L’operazione è stata condotta nel fine settimana dai militari del Servizio navale della Guardia di finanza di Cannobio, che hanno effettuato una serie di controlli mirati sui motori fuoribordo installati sulle imbarcazioni destinate all’attività di locazione.
Nel corso delle verifiche sono stati controllati sei propulsori da 40 cavalli o meno, la soglia prevista dalla normativa che consente di condurre il natante senza l’obbligo della patente nautica. Si tratta proprio della tipologia di motore più diffusa tra le imbarcazioni noleggiate ai turisti.
Gli accertamenti tecnici hanno però evidenziato che quattro dei sei motori controllati erano stati alterati attraverso modifiche strutturali in grado di aumentarne la potenza e consentire velocità superiori a quelle consentite.
Secondo la Guardia di finanza, la manomissione rappresenta un serio rischio per la sicurezza della navigazione. Le imbarcazioni vengono infatti spesso affidate a turisti privi di patente nautica e, nella maggior parte dei casi, senza una particolare esperienza di navigazione o una conoscenza approfondita delle regole di precedenza in acqua. L’aumento delle prestazioni dei motori rende quindi questi mezzi potenzialmente pericolosi sia per gli occupanti sia per gli altri utenti del lago.
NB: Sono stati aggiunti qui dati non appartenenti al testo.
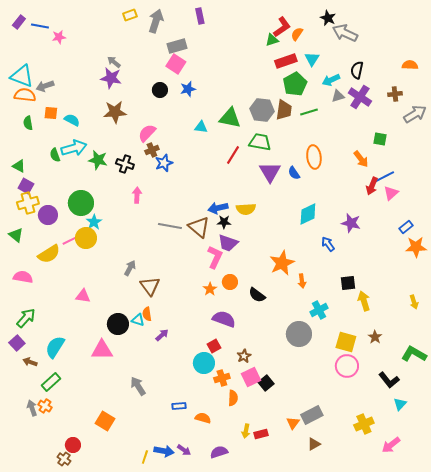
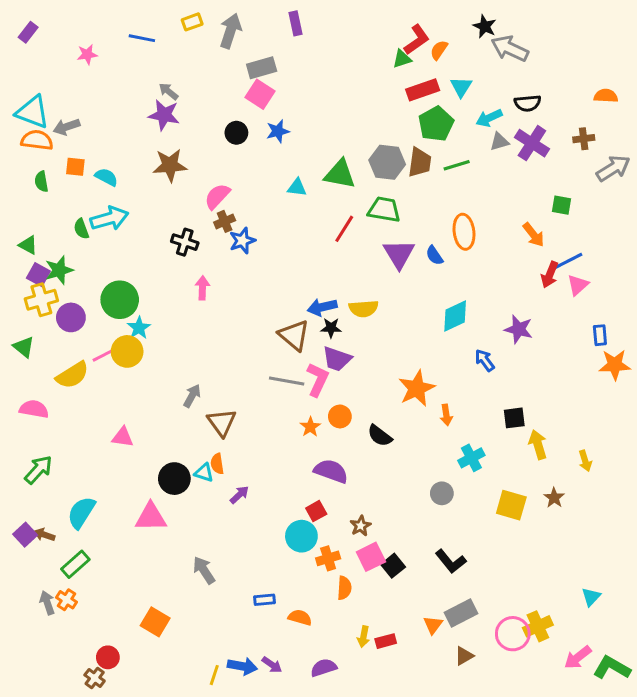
blue line: (40, 26) -> (142, 38), moved
black semicircle: (357, 70) -> (528, 103), turned -108
green star: (98, 160) -> (59, 270), moved, turned -30
gray line: (170, 226) -> (287, 381), moved
blue rectangle: (406, 227) -> (600, 335), turned -56
yellow arrow: (414, 302) -> (585, 461), moved
gray circle: (299, 334) -> (442, 493), size x0.6
purple square: (17, 343) -> (25, 535), moved
green L-shape: (414, 354) -> (612, 668), moved
pink circle: (347, 366) -> (513, 634), moved
black L-shape: (389, 380) -> (451, 561), moved

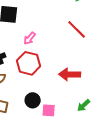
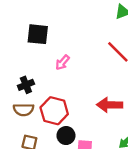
red hexagon: (29, 63) -> (54, 111), moved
Al termine dei controlli, le Fiamme gialle della Sezione operativa navale del Lago Maggiore hanno disposto il sequestro amministrativo cautelare di quattro motori fuoribordo e dei relativi natanti, impedendone l’ulteriore utilizzo fino alla regolarizzazione.
Nei confronti dei legali rappresentanti delle società di noleggio e degli altri soggetti ritenuti responsabili sono state inoltre contestate sanzioni amministrative per oltre 13mila euro per violazioni del Codice della navigazione, del Codice della nautica da diporto e del Codice delle assicurazioni private.
L’attività rientra nei controlli predisposti dalla Guardia di finanza per garantire la sicurezza della navigazione sui laghi maggiori, con particolare attenzione al periodo estivo, quando aumenta il numero dei turisti che scelgono di noleggiare imbarcazioni per trascorrere una giornata sul Lago Maggiore.